To say, then, that the Victoria Chamber Orchestra was ending their season "not with a whimper, but with a bang" (as T.S. Eliot — whose name is, of course, an anagram of "toilets" — did not quite say) would be to understate the case.
And the orchestra rose magnificently to the challenge. Which is not to say that every single musician hit every single note accurately, but I am sure that I cannot have been the only member of the audience for whom the sheer joie-de-vivre and pizzazz of the performance swept all before them, leaving little or no time, and even less inclination, to search for infelicities.
It was a nice touch to have the four section principals — Yasuko Eastman, Sue Martin, Alexis Moore and Mary F. Smith — play the second of Bridge's Three Idylls beforehand, as it is the music from which the theme, admittedly not the world's most immediately recognisable one, is derived.

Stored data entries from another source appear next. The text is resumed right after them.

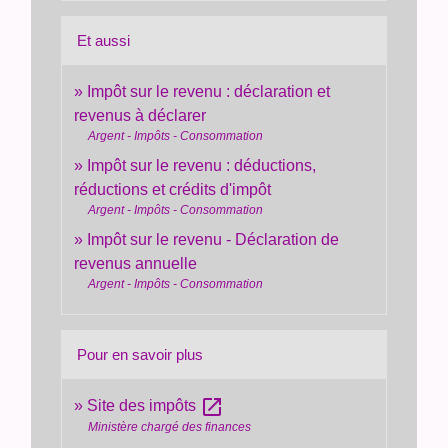
Et aussi
Impôt sur le revenu : déclaration et
revenus à déclarer
Argent - Impôts - Consommation
Impôt sur le revenu : déductions,
réductions et crédits d'impôt
Argent - Impôts - Consommation
Impôt sur le revenu - Déclaration de
revenus annuelle
Argent - Impôts - Consommation
Pour en savoir plus
open_in_new
Site des impôts
Ministère chargé des finances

It placed the variations in context and also made a gesture in the finale (of which more later) far more comprehensible. Oh yes, it was beautifully played by the quartet.
The work opens with a dramatic pizzicato, which here was as deep and resonant as one could have wished, before the principals gradually emerge with the theme. The first variation was sombre and rich-hued; the march quick and propelled by the angular lower strings. The Romance was lilting an quite charming; whereas the Aria Italian gave the seconds, violas and cellos full reign to unleash their inner "Django" ("Jimi"?) as they frantically strummed the accompaniment to the sizzling violin melody.
The Bourrée Classique had a determined feel, with excellent solo work by Eastman summoning up the spirit of Vivaldi. The Wiener Waltzer, with its odd accents, has never struck me as especially Viennese, but the cellos line here was especially good.
After the ferocious tremolandos of the Moto Perpetuo, the intensity of the funeral march, and the eerie harmonics and stately violas of Chant, the almost-spectral fugue had everyone on their toes (and, I suspect, frantically counting) until, in a brilliant coup de main, Britten has the four principals emerge from the texture once again playing the Bridge, essentially unadorned. A wonderful moment, leading to a finely tuned close with very good harmonics.
Merely to have survived such a challenging work without ensemble collapsing into an ungainly heap would have been an impressive achievement in itself.
But this was a fine performance indeed and must be accounted a benchmark in the progress of the Victoria Chamber Orchestra.